И будто в подтверждение моих мыслей прямо передо мной проносится птица. Это альбатрос. Огромная и сильная птица, которую даже здесь редко видят над сушей, и я вдруг вспоминаю любимую поэму Рейчел.
Старый Мореход во время долгого плавания в суровых южных морях убивает альбатроса — жестоко и беспричинно. Мертвая птица на шее главного героя символизирует чувство вины и скорбь, которые мучают старика.
Иногда мне кажется, что у каждого из нас на шее висит альбатрос.
Живая, дышащая птица надо мной находит воздушное течение и взмывает ввысь, затем разворачивается и летит к морю. Я смотрю на нее, пока она не превращается в точку, неразличимую среди облаков.
Прости, любовь моя, но уже слишком поздно. Сегодня я уеду и больше не вернусь. Но со мной пойдешь не ты. Рейчел.
День четвертый
Четверг, 3 ноября, 15.45
13
Пора. Статья на первой странице «Дейли миррор» — сентиментальная, невежественная чушь с моей нелепой фотографией на пляже Спидвелла — служит необходимым предлогом.
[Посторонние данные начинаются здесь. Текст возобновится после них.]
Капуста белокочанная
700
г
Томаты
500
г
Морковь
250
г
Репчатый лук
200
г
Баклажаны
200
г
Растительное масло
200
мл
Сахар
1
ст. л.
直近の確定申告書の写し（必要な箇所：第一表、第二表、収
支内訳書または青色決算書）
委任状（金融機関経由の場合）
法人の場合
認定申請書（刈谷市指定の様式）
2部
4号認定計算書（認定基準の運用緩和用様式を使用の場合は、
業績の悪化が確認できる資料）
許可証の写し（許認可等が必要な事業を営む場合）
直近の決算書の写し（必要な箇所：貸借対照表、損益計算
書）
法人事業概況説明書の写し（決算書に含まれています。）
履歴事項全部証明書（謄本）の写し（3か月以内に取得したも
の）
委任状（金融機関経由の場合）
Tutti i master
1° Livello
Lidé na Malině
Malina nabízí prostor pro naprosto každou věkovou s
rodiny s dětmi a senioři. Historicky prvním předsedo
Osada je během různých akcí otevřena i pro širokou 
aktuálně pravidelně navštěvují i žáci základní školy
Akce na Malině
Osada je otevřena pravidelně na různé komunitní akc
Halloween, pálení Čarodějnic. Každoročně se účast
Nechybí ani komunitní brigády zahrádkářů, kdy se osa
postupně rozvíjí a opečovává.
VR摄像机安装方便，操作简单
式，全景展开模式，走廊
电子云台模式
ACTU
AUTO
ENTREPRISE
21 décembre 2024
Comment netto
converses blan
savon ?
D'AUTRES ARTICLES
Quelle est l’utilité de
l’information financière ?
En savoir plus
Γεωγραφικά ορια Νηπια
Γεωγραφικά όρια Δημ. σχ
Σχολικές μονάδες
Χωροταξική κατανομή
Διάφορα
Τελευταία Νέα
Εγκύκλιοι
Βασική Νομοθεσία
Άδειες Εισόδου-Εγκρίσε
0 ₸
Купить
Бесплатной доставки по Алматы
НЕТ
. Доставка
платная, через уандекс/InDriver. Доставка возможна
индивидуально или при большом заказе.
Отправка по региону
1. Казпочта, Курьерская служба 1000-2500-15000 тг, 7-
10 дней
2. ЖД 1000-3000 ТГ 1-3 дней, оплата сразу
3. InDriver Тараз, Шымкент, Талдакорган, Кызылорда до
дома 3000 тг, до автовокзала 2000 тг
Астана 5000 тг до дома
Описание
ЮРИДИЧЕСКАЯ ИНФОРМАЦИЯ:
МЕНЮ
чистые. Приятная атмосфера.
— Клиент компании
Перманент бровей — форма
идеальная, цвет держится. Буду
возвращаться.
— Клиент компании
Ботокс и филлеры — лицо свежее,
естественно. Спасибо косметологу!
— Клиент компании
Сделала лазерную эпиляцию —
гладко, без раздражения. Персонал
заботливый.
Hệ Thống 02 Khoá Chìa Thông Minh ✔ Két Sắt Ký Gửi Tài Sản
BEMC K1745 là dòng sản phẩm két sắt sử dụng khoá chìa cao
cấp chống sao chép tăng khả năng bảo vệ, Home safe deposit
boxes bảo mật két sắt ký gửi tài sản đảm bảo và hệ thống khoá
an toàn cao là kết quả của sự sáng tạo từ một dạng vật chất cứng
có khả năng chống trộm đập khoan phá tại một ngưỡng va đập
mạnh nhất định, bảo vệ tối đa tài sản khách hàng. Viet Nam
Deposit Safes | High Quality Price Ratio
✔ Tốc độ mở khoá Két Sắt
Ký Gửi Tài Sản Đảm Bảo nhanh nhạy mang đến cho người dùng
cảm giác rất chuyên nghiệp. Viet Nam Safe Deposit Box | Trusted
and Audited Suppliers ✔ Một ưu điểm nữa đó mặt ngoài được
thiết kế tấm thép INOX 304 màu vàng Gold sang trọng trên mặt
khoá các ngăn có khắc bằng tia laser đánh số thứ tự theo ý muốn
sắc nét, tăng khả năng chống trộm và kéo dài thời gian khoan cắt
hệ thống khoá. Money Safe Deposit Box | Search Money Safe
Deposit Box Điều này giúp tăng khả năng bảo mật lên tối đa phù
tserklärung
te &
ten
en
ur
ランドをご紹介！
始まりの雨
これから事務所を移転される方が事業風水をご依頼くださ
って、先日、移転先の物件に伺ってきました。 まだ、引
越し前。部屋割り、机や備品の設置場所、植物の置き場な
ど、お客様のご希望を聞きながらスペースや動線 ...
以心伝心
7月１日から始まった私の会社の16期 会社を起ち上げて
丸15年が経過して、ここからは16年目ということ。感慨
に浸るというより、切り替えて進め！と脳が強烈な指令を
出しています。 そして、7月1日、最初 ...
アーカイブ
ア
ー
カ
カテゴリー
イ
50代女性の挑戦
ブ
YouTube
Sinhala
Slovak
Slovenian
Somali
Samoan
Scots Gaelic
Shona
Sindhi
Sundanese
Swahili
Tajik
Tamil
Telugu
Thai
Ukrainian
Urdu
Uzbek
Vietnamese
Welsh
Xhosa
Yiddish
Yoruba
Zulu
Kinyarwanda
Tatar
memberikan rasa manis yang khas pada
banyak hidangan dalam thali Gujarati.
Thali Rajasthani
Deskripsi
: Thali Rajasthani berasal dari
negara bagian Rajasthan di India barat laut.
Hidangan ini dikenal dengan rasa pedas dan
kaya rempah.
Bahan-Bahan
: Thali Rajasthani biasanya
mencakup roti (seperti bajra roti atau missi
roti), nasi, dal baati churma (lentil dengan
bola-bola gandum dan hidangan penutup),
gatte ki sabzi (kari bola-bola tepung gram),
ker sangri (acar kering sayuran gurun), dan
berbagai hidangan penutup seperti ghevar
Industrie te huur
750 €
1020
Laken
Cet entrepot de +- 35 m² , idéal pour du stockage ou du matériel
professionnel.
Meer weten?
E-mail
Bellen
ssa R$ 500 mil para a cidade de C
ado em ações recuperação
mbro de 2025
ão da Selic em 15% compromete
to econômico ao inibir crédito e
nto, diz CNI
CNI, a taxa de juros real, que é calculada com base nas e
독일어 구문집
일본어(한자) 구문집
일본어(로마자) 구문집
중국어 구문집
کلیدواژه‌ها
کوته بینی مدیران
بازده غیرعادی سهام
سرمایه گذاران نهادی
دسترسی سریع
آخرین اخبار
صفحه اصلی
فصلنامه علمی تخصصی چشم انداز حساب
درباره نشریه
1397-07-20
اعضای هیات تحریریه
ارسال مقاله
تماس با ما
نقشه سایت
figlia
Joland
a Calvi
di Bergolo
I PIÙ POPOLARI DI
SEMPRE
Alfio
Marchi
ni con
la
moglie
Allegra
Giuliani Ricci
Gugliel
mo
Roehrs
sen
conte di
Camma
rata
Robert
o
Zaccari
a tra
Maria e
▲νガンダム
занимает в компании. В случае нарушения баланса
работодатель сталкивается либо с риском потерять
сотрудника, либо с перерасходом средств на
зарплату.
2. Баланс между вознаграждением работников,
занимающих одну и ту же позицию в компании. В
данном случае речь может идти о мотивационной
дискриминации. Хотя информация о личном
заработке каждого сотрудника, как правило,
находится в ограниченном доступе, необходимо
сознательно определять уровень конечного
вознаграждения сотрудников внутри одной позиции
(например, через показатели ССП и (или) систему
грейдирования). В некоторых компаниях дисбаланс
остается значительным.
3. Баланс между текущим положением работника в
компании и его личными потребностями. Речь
Никто не пытается меня остановить, когда я говорю, что ухожу домой. Все думают, что я расстроена и хочу немного побыть одна.
А мне кажется, что такой спокойной я не была никогда в жизни.
Суматоха в офисе тем не менее добавила серьезную проблему. У меня не было времени позвонить. Придется импровизировать. На улице я оказываюсь в каких-то странных сумерках, как будто на мир упала зловещая тень, предвещающая беду. На мгновение меня охватывает страх. Потом я вспоминаю о солнечном затмении. Подняв голову, как это делают окружающие, вижу луну, пожирающую солнце.
Я не суеверна, но это кажется мне абсолютно уместным.
Трогаясь с места, я включаю фары. Мимо проносятся дома, магазины и офисы Стэнли. Дорога идет в гору. Я направляюсь за город.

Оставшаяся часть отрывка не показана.